Performance and Energy-Aware Characterization of the Sparse Matrix-Vector Multiplication on Multithreaded Architectures
Abstract
The end of Dennard scaling (i.e., the ability to shrink the feature size of integrated circuits while maintaining a constant power density) has now placed energy as a primary design principle in par with performance, all the way from the hardware to the application software. Along this line, optimizing the performance-energy balance of the 7/13 "dwarfs", introduced by UC Berkeley in 2006, represents a challenge with a potential tremendous impact on a vast number of scientific applications. However, without a careful modeling and a subsequent understanding of the performance-energy interaction, the optimization process of these kernels is doomed to fail. In this paper we investigate the performance-power-energy characterization of the sparse matrix-vector product (SpMV), a challenging kernel due to its indirect and irregular memory access pattern, which constitutes the key ingredient of the sparse linear algebra dwarf.
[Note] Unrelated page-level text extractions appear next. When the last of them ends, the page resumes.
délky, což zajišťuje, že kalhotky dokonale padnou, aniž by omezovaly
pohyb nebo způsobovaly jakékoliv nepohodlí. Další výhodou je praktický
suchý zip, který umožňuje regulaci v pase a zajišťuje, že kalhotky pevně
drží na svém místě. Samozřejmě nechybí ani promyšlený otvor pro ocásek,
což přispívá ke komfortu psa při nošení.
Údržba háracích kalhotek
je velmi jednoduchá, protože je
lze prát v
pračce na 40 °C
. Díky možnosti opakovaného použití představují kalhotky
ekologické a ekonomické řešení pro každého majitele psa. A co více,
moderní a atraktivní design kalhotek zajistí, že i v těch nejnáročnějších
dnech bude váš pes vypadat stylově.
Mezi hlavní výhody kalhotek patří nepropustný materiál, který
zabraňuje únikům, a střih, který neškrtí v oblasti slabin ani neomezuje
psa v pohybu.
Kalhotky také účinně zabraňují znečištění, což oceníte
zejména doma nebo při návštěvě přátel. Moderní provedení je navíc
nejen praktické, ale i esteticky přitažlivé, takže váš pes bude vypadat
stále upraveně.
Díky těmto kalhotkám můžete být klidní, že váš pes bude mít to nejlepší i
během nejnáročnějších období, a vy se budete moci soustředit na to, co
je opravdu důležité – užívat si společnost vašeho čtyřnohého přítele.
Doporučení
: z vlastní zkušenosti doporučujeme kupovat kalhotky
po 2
In the first part of our analysis we identify a reduced set of critical features (based on statistics about the sparse matrix structure) which impact the performance, power, and energy consumption of a baseline implementation of SpMV. We then generate a small synthetic sparse benchmark collection (the training set) that we use to build (i) a general classification of sparse matrices and (ii) a model to accurately predict performance and energy consumption of any SpMV. Both tools are based on the features (parameters) emerged from the first part of our study, and they are validated using the entire University of Florida Matrix Collection, run on two high-end multithreaded architectures.